The third segment, Lovin’ The Spin I’m In, is a more straightforward narrative, following a motley cast of characters who inhabit a small township. We circle the comings and goings of the rent-seeking landlord, the shopkeep, the young rollerblading boy, the lovers, and several others, as they intersect. The set here is the real standout for me, with incredible matte painting backdrops, stunning overhead shots of tiny angled streets, and incredible smoke and fog effects lit with a vermillion glow.
Even the interstitial moments between the films blend in striking fashion. The frame fills with pastel colours, and we linger on these huge flat expanses, reminiscent of Derek Jarman’s big use of colour, or a Mark Rothko painting, or simply any painting, which softly fade and blur into the next film. It is as though the sun is rising on a new day, a new ghost story.
Sound design is lush across all three films, with the whir of crickets, wind, the whispers of ghosts. The natural world reigns large, with the mechanised sounds of cars and and even people often bluntly smashed against the tapestry of this wider soundscape. The final film in particular, with a dance piece in the middle, builds sonically, the swelling strings of its hammy orchestral Hollywood score working wonderfully. Every film though is just so charmingly camp, even featuring great musical stabs at the ends to punctuate the spooky scares.
Though it’s a purely semantic fiction to divide visual media up into ‘feature films’ vs anything else, to use film industry terminology to mark something as a ‘feature’ simply depending on its length and general formal framing, it is important to do so here because it allows for a specific demarcator: Moffat’s Bedevil is one of the very few Australian Indigenous feature films directed by a woman, and notably the first shown at the Cannes film festival. It is also, neatly, her debut feature film, though unlike many debut films it doesn’t mark the start of a burgeoning nascent career, but rather one firmly situated within a larger artistic practice.
While important to note the film’s particular place in history as a milestone of important representation in the putatively prestigious halls of film festivals worldwide, Bedevil does also exist as an incredible object simply unto itself - an tripartite film, imbricated with its own unique blend of reference and style, that expands upon Moffat’s significant body of work, weaving together so many of the threads she is fascinated with.

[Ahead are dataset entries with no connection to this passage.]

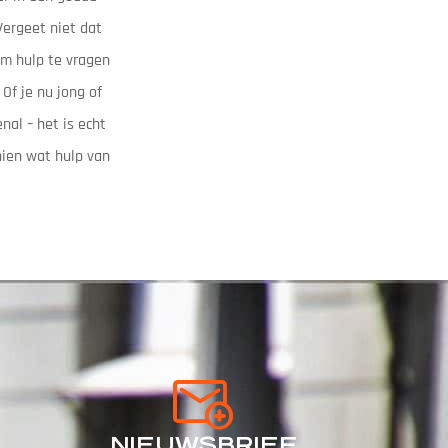
Vergeet niet dat
om hulp te vragen
Of je nu jong of
nal – het is echt
hien wat hulp van
NIEUWSBRIEF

That such a film can be both a kind of détournement, of turning the colonial film language of (Hollywood/British) cinema back on itself to reflect its gaze and be something radical, and also a joyful expression of indigenous storytelling is a testament to Moffat’s endlessly layered work. As Moffat put it in an interview in ArtGuide:
“No, not at all. I like to think my work goes beyond that—and that is why my work goes around the world. My work can be reduced to that reading that you’re talking about, that it sits as postcolonial and so on, but I like to think I’m more inventive than that. It isn’t just one line. My ideas operate in the world of art. For me it is about pushing the form. What I do when I’m making art is trying to create something that hasn’t been seen before.”
Bedevil is a film eminently watchable, delectable in its cinematic pleasures, and leaves one post-viewing with a striking set of images, thoughts, and reflections that is befitting of its providence and its intention - Moffat does make something we haven’t seen, and as a debut is all the more exciting for it.